Physical characteristics
- Source: Cascade Range
- • coordinates: 44°15′54″N 122°19′25″W﻿ / ﻿44.26500°N 122.32361°W
- • elevation: 4,552 ft (1,387 m)
- Mouth: Willamette River
- • coordinates: 44°38′20″N 123°6′36″W﻿ / ﻿44.63889°N 123.11000°W
- • elevation: 180 ft (55 m)
- Length: 80 mi (130 km)
- Basin size: 374 sq mi (970 km^{2})
- • average: 898 cu ft/s (25.4 m^{3}/s)

= Calapooia River =

River in Oregon, United States

The Calapooia River is an 80 mi tributary of the Willamette River in the U.S. state of Oregon.

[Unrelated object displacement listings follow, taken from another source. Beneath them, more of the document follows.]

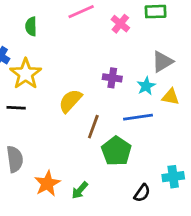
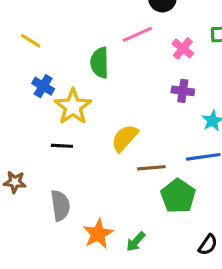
green semicircle: (31, 26) -> (100, 63), moved, size x1.4
purple cross: (112, 78) -> (183, 91), moved
brown line: (93, 127) -> (151, 168), turned 65

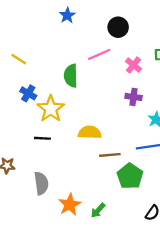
yellow semicircle: (125, 138) -> (90, 132), turned 50

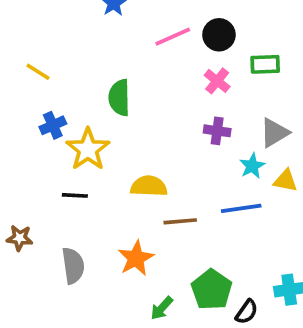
black circle: (118, 27) -> (219, 35), moved
pink line: (99, 54) -> (173, 37), moved
blue cross: (28, 93) -> (53, 125), turned 35
green pentagon: (130, 176) -> (212, 290), moved
orange star: (70, 205) -> (136, 258), moved

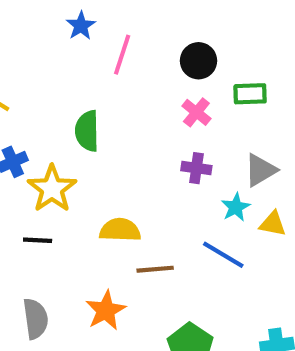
pink line: (173, 37) -> (122, 55), moved, turned -48
blue line: (241, 208) -> (223, 255), turned 39

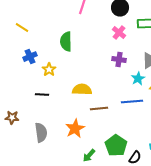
yellow star: (52, 189) -> (49, 70), size x0.6
blue line: (223, 255) -> (132, 102), turned -35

The Calapooia flows generally northwest from its source in the Cascade Range near Tidbits Mountain. In its upper reaches, it passes through parts of the Willamette National Forest. Further downstream, it flows through Holley then Crawfordsville and Brownsville in the Willamette Valley before joining the Willamette at Albany. The city of Tangent is also near the river on a branch of one of its downstream tributaries, Lake Creek. The confluence of the two rivers is about 120 mi by water from where the Willamette joins the Columbia River

The Calapooia was named for the Kalapuya (also spelled Calapooia), a tribe of Native Americans.

==Tributaries==
Named tributaries of the river from source to mouth are Eighteen, Treadwell, and United States creeks followed by the North Fork Calapooia River. Then come King, Potts, Barrett/Hands, Washout, McKinley and Blue creeks. Further downstream are Biggs, Fox, Sweet Honey, Cedar, Pugh, Sawyer, Johnson, and Brush creeks. Finally come Warren, Cochrane, Courtney, Lake, and Oak creeks.

==Dams==

The Brownsville Dam was built in the late 1800s, later rebuilt as a small concrete dam. It was removed in 2007 to allow better fish passage and address safety concerns.

The small Sodom Dam and Shearer Dam were both removed in 2011, leaving the Calapooia River free of any human-made dams.